#### [Source information]

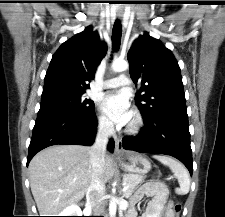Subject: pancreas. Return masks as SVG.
Here are the masks:
<instances>
[{
    "instance_id": "obj_1",
    "label": "pancreas",
    "mask_w": 225,
    "mask_h": 217,
    "mask_svg": "<svg viewBox=\"0 0 225 217\" xmlns=\"http://www.w3.org/2000/svg\"><path fill=\"white\" fill-rule=\"evenodd\" d=\"M144 179H145V176H143V175H138V174L124 175L123 183L125 184V186L128 187L127 191L124 192V196L126 198L130 197L132 195V193L134 192L135 188L139 184L144 182ZM161 195L163 196L164 199L168 198L169 190L166 187H164L161 190Z\"/></svg>"
}]
</instances>
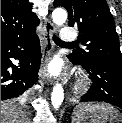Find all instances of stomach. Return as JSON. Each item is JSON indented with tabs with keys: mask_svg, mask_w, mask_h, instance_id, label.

#### [Assigned task]
Everything in the listing, except its images, should be set down exactly.

#### [Solution for this task]
Subject: pancreas. Return masks as SVG.
Here are the masks:
<instances>
[{
    "instance_id": "obj_1",
    "label": "pancreas",
    "mask_w": 225,
    "mask_h": 217,
    "mask_svg": "<svg viewBox=\"0 0 225 217\" xmlns=\"http://www.w3.org/2000/svg\"><path fill=\"white\" fill-rule=\"evenodd\" d=\"M144 179H145V176H143V175H138V174L124 175L123 183L125 184V186L128 187L127 191L124 192V196L126 198L130 197L132 195V193L134 192L135 188L139 184L144 182ZM161 195L163 196L164 199L168 198L169 190L166 187H164L161 190Z\"/></svg>"
}]
</instances>
Find all instances of stomach. Return as JSON. Each item is JSON indented with tabs with keys: mask_svg, mask_w, mask_h, instance_id, label.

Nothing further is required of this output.